These Chinese squash pancakes, traditionally made with a Cantonese squash, are whipped up with more readily available zucchini and contain peanuts, scallions, egg, and soy sauce. A marvelously savory appetizer.
This dish, a specialty of the Chiu Chow, calls for a vegetable native to southern China, the water squash, or soi guah in Cantonese. It gets its name from the fact that it is customarily planted along riverbanks, lakeshores, and the edges of fish ponds so that its vines can draw nourishing water. It’s a summer vegetable and only occasionally available in Chinese markets, but zucchini can be used in its place. The squashes have a similar texture and both are green and long, though the water squash tends to be larger, growing to 18 inches in length with a diameter of more than 3 inches. Look for zucchini about 7 inches long and weighing about 12 ounces each.–Eileen Yin-Fei Lo
Chinese Squash Pancakes
- 2 tablespoons raw peanuts
- 1 1/2 cups peeled zucchini cut into 1/2 inch (12 mm) thick slices and then cut into 1/4 inch (6 mm) wide strips
- 3 tablespoons scallions cut into 1/4 inch (6 mm) thick slices
- 1 large egg lightly beaten
- 1 tablespoon light soy sauce
- 1 1/2 teaspoons Shaoxing wine
- 4 1/2 tablespoons all-purpose flour
- 1/2 teaspoon granulated sugar
- Pinch white pepper
- 3 1/2 to 5 tablespoons peanut oil
- First, dry roast the peanuts. Heat a wok over high heat for 30 seconds. Add the peanuts, spread them in a single layer, lower the heat to medium, and let roast for 30 seconds. Turn the peanuts over and stir continuously for about 5 minutes, or until they are light brown. Turn off the heat and transfer the peanuts to a dish. Allow them to cool completely, then place them on a sheet of waxed paper and crush them with a rolling pin.
- In a large bowl, combine the peanuts, zucchini, scallions, egg, soy sauce, wine, flour, sugar, and pepper and stir until a smooth batter forms.
- Heat the wok over high heat for 1 minute. Add 2 1/2 tablespoons peanut oil and, using the spatula, coat the wok with the oil. If making a single pancake, pour in the batter and spread in a thin layer. Using both handles of the wok, move the wok over the burner in a circular motion so the pancake moves around as well and does not stick. Cook for about 2 1/2 minutes, or until the bottom browns. If making individual pancakes, separate the batter into 4 equal portions. Then, cook each smaller pancake, 1 at a time.

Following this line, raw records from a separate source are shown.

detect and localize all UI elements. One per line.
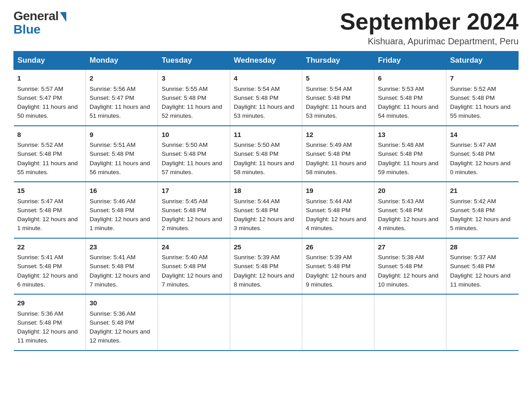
month-year-title: September 2024 bbox=[340, 9, 519, 34]
day-number: 29 bbox=[17, 298, 82, 308]
calendar-week-row: 1Sunrise: 5:57 AMSunset: 5:47 PMDaylight… bbox=[14, 70, 519, 126]
day-number: 2 bbox=[90, 73, 154, 84]
calendar-cell: 29Sunrise: 5:36 AMSunset: 5:48 PMDayligh… bbox=[14, 294, 86, 351]
logo-blue-text: Blue bbox=[13, 22, 41, 37]
logo-arrow-icon bbox=[60, 12, 66, 22]
calendar-cell: 11Sunrise: 5:50 AMSunset: 5:48 PMDayligh… bbox=[230, 126, 302, 182]
day-number: 6 bbox=[378, 73, 442, 84]
title-block: September 2024 Kishuara, Apurimac Depart… bbox=[340, 9, 519, 47]
calendar-cell: 21Sunrise: 5:42 AMSunset: 5:48 PMDayligh… bbox=[446, 182, 519, 238]
day-number: 11 bbox=[234, 130, 298, 140]
calendar-cell bbox=[230, 294, 302, 351]
calendar-week-row: 8Sunrise: 5:52 AMSunset: 5:48 PMDaylight… bbox=[14, 126, 519, 182]
calendar-cell: 16Sunrise: 5:46 AMSunset: 5:48 PMDayligh… bbox=[86, 182, 158, 238]
day-number: 28 bbox=[450, 242, 515, 253]
day-number: 19 bbox=[306, 186, 370, 196]
calendar-cell: 28Sunrise: 5:37 AMSunset: 5:48 PMDayligh… bbox=[446, 238, 519, 295]
calendar-cell: 26Sunrise: 5:39 AMSunset: 5:48 PMDayligh… bbox=[302, 238, 374, 295]
calendar-cell: 9Sunrise: 5:51 AMSunset: 5:48 PMDaylight… bbox=[86, 126, 158, 182]
calendar-cell: 14Sunrise: 5:47 AMSunset: 5:48 PMDayligh… bbox=[446, 126, 519, 182]
header-sunday: Sunday bbox=[14, 51, 86, 70]
calendar-cell: 13Sunrise: 5:48 AMSunset: 5:48 PMDayligh… bbox=[374, 126, 446, 182]
calendar-cell: 12Sunrise: 5:49 AMSunset: 5:48 PMDayligh… bbox=[302, 126, 374, 182]
day-number: 25 bbox=[234, 242, 298, 253]
calendar-cell: 30Sunrise: 5:36 AMSunset: 5:48 PMDayligh… bbox=[86, 294, 158, 351]
calendar-cell: 23Sunrise: 5:41 AMSunset: 5:48 PMDayligh… bbox=[86, 238, 158, 295]
day-number: 22 bbox=[17, 242, 82, 253]
calendar-cell: 25Sunrise: 5:39 AMSunset: 5:48 PMDayligh… bbox=[230, 238, 302, 295]
day-number: 23 bbox=[90, 242, 154, 253]
day-number: 27 bbox=[378, 242, 442, 253]
header-thursday: Thursday bbox=[302, 51, 374, 70]
day-number: 18 bbox=[234, 186, 298, 196]
header-monday: Monday bbox=[86, 51, 158, 70]
day-number: 12 bbox=[306, 130, 370, 140]
header-saturday: Saturday bbox=[446, 51, 519, 70]
day-number: 1 bbox=[17, 73, 82, 84]
calendar-cell: 19Sunrise: 5:44 AMSunset: 5:48 PMDayligh… bbox=[302, 182, 374, 238]
logo-general-text: General bbox=[13, 9, 59, 23]
calendar-cell: 20Sunrise: 5:43 AMSunset: 5:48 PMDayligh… bbox=[374, 182, 446, 238]
calendar-cell: 5Sunrise: 5:54 AMSunset: 5:48 PMDaylight… bbox=[302, 70, 374, 126]
calendar-table: SundayMondayTuesdayWednesdayThursdayFrid… bbox=[13, 51, 519, 351]
calendar-cell: 27Sunrise: 5:38 AMSunset: 5:48 PMDayligh… bbox=[374, 238, 446, 295]
day-number: 13 bbox=[378, 130, 442, 140]
day-number: 24 bbox=[162, 242, 226, 253]
day-number: 8 bbox=[17, 130, 82, 140]
calendar-week-row: 29Sunrise: 5:36 AMSunset: 5:48 PMDayligh… bbox=[14, 294, 519, 351]
day-number: 9 bbox=[90, 130, 154, 140]
calendar-cell: 1Sunrise: 5:57 AMSunset: 5:47 PMDaylight… bbox=[14, 70, 86, 126]
day-number: 15 bbox=[17, 186, 82, 196]
day-number: 30 bbox=[90, 298, 154, 308]
day-number: 7 bbox=[450, 73, 515, 84]
calendar-week-row: 22Sunrise: 5:41 AMSunset: 5:48 PMDayligh… bbox=[14, 238, 519, 295]
calendar-cell: 24Sunrise: 5:40 AMSunset: 5:48 PMDayligh… bbox=[158, 238, 230, 295]
header-tuesday: Tuesday bbox=[158, 51, 230, 70]
day-number: 10 bbox=[162, 130, 226, 140]
calendar-cell: 15Sunrise: 5:47 AMSunset: 5:48 PMDayligh… bbox=[14, 182, 86, 238]
calendar-cell: 18Sunrise: 5:44 AMSunset: 5:48 PMDayligh… bbox=[230, 182, 302, 238]
calendar-week-row: 15Sunrise: 5:47 AMSunset: 5:48 PMDayligh… bbox=[14, 182, 519, 238]
calendar-cell: 10Sunrise: 5:50 AMSunset: 5:48 PMDayligh… bbox=[158, 126, 230, 182]
header-friday: Friday bbox=[374, 51, 446, 70]
day-number: 17 bbox=[162, 186, 226, 196]
calendar-cell: 17Sunrise: 5:45 AMSunset: 5:48 PMDayligh… bbox=[158, 182, 230, 238]
days-header-row: SundayMondayTuesdayWednesdayThursdayFrid… bbox=[14, 51, 519, 70]
day-number: 4 bbox=[234, 73, 298, 84]
day-number: 3 bbox=[162, 73, 226, 84]
calendar-cell bbox=[302, 294, 374, 351]
calendar-cell bbox=[158, 294, 230, 351]
calendar-cell: 6Sunrise: 5:53 AMSunset: 5:48 PMDaylight… bbox=[374, 70, 446, 126]
day-number: 16 bbox=[90, 186, 154, 196]
calendar-cell: 3Sunrise: 5:55 AMSunset: 5:48 PMDaylight… bbox=[158, 70, 230, 126]
calendar-cell bbox=[446, 294, 519, 351]
page-header: General Blue September 2024 Kishuara, Ap… bbox=[13, 9, 519, 47]
calendar-cell: 7Sunrise: 5:52 AMSunset: 5:48 PMDaylight… bbox=[446, 70, 519, 126]
logo: General Blue bbox=[13, 9, 66, 37]
header-wednesday: Wednesday bbox=[230, 51, 302, 70]
calendar-cell: 8Sunrise: 5:52 AMSunset: 5:48 PMDaylight… bbox=[14, 126, 86, 182]
location-subtitle: Kishuara, Apurimac Department, Peru bbox=[340, 36, 519, 47]
day-number: 26 bbox=[306, 242, 370, 253]
day-number: 5 bbox=[306, 73, 370, 84]
day-number: 21 bbox=[450, 186, 515, 196]
calendar-cell: 2Sunrise: 5:56 AMSunset: 5:47 PMDaylight… bbox=[86, 70, 158, 126]
calendar-cell bbox=[374, 294, 446, 351]
day-number: 14 bbox=[450, 130, 515, 140]
day-number: 20 bbox=[378, 186, 442, 196]
calendar-cell: 4Sunrise: 5:54 AMSunset: 5:48 PMDaylight… bbox=[230, 70, 302, 126]
calendar-cell: 22Sunrise: 5:41 AMSunset: 5:48 PMDayligh… bbox=[14, 238, 86, 295]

Using both handles of the wok, move the wok over the burner in a circular motion so the pancake moves around as well and does not stick. Cook for about 2 1/2 minutes, or until the bottom browns.
- Slide the pancake from the wok onto a large, flat plate. Invert the pancake onto a second plate of the same size. Lift off the top plate. Slide the pancake, browned side up, back into the wok and lower the heat to medium. Cook, occasionally patting the pancake down with the spatula, for about 3 minutes. Adjust the heat as needed so that the pancake is neither undercooked nor burned, and add the remaining 1 1/2 tablespoons oil only if the pan becomes too dry and the pancake begins to stick. The pancake is done when the zucchini has softened and tiny brown spots appear on the second side.
- Turn off the heat. Slide the pancake(s) onto a heated platter, cut into wedges, and serve.
Recipe Testers’ Reviews
I made these as part of a Chinese New Year brunch that also included Asian Noodle Salad with Peanut Dressing. As suggested, I made this dish with zucchini instead of the hard-to-find and out-of-season water squash. I sought out zucchini the size and weight described, which was not hard to do. With a savory pancake such as this one, I’m always concerned about whether it will hold together, from mixing bowl to pan to dish. This batter worked beautifully and our pancakes were surprisingly easy to maneuver, visually pleasing, and a delicious melding of zucchini, peanuts, and egg, accented by scallions and soy. It was appealing in the combinations of textures and flavors.
A friend with whom I cooked did get a little bit caught up in the directions of the multiple inversions of plates in step 4. Once done properly, it was easy from there on out! I initially wondered whether a wok would be the right pan, and it turned out to be just right. The pancakes moved easily in our well-seasoned wok. We made the larger version described, then cut them into wedges. The next time, I’ll try the option of smaller, individual-size pancakes as suggested in the recipe. Though these were served as part of a Chinese brunch, they would also work well as an appetizer, passed or plated, if made in the smaller individual-serving size.
The flavors are fresh and not predictable: The peanuts, for example, are not immediately obvious, creating a surprise when first tasted. This leads to a note of caution regarding nut allergies: Since it’s not evident there are peanuts in these pancakes, it’s especially important to check with guests and friends before serving, in case of health issues they might not think to disclose if they assume the pancake is a squash-and-egg concoction.